Now, let me be clear: I'm not comparing Palestinian standards or treatment with that of slavery.  But, what I am saying is that it's not the right of the externals -- Israelis, Americans, others -- to decide for Palestinians what benefits outweigh what harms in their own communities.  That's for Palestinians to decide.  That's the Palestinian right in their territory.

Perhaps I wouldn't think of it in "white man's burden" terms but for watching 12 Years a Slave last night.  I was struck by the brutality of man to mankind, but perhaps not in the way most were.  Yes, the whipping scenes were brutal and horrible.  The hanging scenes made me want to vomit - particularly when I thought about how long after the end of slavery that was a reality in the US.

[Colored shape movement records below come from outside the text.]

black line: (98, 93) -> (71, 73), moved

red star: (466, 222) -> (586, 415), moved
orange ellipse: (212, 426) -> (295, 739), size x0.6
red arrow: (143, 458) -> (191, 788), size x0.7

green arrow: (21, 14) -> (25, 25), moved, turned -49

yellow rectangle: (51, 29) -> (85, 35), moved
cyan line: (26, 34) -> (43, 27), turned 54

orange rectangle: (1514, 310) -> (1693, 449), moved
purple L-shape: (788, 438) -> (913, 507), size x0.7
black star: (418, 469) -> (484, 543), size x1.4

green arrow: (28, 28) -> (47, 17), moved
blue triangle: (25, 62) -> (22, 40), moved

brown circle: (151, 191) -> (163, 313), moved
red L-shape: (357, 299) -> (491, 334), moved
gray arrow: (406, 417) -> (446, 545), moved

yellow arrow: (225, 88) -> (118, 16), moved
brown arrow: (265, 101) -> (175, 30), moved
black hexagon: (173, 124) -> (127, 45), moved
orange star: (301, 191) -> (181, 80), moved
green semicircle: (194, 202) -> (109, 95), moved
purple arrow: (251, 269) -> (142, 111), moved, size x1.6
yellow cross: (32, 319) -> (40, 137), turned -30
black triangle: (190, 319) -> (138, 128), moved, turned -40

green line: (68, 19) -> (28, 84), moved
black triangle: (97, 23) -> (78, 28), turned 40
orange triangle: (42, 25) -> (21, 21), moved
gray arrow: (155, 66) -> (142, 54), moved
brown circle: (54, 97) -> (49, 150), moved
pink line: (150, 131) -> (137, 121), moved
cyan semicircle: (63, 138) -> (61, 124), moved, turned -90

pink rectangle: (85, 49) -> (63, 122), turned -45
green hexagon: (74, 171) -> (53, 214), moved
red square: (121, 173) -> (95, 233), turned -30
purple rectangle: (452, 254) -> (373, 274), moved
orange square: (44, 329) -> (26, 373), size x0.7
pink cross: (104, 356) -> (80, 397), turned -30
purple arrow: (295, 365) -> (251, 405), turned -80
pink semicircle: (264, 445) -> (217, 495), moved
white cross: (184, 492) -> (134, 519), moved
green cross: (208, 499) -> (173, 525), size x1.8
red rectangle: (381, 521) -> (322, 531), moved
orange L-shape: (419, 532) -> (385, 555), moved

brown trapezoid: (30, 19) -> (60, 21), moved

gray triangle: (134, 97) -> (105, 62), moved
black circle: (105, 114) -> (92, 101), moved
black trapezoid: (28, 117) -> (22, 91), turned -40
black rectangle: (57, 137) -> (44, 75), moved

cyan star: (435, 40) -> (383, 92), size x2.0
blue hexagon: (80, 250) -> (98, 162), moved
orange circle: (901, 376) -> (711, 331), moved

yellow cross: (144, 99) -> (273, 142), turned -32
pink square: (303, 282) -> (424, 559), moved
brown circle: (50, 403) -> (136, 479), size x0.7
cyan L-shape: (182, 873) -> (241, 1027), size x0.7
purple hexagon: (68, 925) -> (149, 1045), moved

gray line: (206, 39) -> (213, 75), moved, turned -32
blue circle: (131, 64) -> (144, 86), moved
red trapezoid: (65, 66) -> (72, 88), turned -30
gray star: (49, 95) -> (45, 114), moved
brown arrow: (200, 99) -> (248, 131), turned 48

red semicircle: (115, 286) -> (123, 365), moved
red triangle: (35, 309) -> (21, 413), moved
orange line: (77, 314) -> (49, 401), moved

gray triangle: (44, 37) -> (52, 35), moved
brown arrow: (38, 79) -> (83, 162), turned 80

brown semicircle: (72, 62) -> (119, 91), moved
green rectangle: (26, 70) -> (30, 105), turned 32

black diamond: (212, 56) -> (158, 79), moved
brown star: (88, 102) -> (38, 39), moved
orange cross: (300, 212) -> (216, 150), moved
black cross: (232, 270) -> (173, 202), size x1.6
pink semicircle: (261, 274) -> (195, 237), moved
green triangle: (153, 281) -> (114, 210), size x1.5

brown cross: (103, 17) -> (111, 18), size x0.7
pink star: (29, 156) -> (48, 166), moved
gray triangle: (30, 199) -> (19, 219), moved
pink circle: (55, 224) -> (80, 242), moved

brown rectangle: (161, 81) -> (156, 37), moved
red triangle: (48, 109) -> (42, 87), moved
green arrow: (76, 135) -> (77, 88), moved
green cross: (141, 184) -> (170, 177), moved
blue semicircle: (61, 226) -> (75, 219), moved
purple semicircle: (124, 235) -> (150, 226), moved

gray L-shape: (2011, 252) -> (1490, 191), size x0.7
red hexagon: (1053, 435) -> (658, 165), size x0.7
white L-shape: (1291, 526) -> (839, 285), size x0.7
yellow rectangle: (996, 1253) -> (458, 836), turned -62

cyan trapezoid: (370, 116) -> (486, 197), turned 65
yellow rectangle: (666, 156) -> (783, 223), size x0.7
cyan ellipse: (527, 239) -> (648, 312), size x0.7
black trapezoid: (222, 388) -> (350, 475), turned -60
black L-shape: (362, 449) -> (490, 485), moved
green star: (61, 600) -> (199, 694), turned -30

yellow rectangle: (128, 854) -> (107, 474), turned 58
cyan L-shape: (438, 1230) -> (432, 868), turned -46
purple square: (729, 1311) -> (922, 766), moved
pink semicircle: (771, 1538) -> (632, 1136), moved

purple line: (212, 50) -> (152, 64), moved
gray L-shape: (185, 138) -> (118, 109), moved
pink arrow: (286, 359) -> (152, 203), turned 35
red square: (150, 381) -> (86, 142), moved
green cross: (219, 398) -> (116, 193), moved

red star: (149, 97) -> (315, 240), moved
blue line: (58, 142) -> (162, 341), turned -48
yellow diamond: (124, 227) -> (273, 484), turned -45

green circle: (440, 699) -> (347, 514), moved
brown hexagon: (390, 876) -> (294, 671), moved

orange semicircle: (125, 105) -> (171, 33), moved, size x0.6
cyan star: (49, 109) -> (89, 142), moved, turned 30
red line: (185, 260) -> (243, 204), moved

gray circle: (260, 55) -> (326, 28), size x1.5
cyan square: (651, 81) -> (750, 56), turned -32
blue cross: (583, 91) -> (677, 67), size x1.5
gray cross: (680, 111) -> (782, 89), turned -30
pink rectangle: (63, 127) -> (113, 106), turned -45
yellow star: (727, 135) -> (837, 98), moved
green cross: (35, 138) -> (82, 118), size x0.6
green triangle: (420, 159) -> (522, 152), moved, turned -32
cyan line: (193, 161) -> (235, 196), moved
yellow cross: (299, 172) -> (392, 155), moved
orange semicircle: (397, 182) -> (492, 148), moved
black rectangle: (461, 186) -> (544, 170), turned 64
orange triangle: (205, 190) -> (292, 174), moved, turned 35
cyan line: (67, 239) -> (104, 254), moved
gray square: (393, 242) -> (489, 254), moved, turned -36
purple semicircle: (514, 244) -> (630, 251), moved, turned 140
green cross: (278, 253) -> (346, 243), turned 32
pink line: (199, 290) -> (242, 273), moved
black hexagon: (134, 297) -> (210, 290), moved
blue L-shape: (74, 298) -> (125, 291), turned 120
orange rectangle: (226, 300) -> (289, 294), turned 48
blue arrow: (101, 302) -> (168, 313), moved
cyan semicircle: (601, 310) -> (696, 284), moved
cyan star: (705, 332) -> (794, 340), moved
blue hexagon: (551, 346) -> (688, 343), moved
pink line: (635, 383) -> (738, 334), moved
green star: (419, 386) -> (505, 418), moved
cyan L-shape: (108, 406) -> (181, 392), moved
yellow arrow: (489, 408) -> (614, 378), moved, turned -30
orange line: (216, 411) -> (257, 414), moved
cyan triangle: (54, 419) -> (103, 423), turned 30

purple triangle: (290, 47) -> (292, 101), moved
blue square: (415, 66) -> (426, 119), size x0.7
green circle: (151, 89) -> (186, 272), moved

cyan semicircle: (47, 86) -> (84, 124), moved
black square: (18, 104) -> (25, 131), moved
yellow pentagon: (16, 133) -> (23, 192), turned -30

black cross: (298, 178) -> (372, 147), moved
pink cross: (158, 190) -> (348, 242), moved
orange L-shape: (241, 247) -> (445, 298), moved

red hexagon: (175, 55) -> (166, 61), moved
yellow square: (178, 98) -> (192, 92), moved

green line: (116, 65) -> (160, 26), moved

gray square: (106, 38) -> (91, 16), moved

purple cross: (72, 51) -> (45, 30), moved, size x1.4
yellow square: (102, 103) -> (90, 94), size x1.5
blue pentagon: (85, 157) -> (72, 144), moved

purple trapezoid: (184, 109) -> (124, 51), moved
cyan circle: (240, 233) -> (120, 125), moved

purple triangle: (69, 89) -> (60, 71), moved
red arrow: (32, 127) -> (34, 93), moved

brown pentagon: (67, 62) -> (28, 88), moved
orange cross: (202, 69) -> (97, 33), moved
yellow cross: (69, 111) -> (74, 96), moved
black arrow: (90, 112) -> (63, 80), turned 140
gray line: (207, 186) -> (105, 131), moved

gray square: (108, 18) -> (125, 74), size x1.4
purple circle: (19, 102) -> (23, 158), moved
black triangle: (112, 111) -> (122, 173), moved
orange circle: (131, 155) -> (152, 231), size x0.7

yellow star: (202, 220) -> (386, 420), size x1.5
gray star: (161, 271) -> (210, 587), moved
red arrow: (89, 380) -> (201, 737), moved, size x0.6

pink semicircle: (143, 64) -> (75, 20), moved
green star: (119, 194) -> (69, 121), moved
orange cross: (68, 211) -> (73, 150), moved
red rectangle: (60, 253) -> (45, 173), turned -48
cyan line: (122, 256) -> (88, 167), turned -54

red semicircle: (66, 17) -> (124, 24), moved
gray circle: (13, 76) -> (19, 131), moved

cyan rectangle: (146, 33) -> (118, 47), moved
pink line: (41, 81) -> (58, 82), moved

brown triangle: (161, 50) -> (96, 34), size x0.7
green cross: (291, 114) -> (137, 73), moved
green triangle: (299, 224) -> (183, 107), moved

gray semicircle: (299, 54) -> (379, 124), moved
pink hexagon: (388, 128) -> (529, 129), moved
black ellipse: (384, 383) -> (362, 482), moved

But what stuck with me was the other brutality.  The brutality of those that sat by, not agreeing with slavery but refusing to do anything about it.

The guy who treated his slaves well but then sold them and traded them to others.

The wife who seemed at first to disagree with slavery, until she decided if her husband would be a slaver, he should be the worst slaver possible.

The guy who was sentenced to slave conditions and then sold out a man he knew was free.

Those individuals bore the brutality of indifference - the acceptance that another human being was not worth supporting. Was not worth standing up for. Was sacrificial.  And collectively, the South justified its brutality by pointing to the "benefits" to black people.  When they realized that black people were people at all.

Evil and injustice require a lot of bystanders.  And with that bystander mentality comes the cruelty.  With that bystander mentality comes acceptance and the perpetration of cruelty.

So SodaStream's ill is not in its treatment of its Palestinian employees.  It's in its willingness to participate in, benefit from, and ignore injustice.  The cruelty comes in its willingness to point to the benefits it gives as a justification for the incalculable harm it is doing to the very people it claims it is helping.

Sure, SodaStream pays its employees well.  But at what cost?  What social injustices do those same employees pay because of SodaStream's indifference and assistance in an illegal occupation?

And who should get to decide that the cost is worth it?

Unless we see Palestine as the Israeli Man's Burden, we know the answer.  International law and morality demand the same here: the Palestinians should get to decide the cost-benefit analysis of any new investment.  Since they can't, nothing excuses what SodaStream is doing.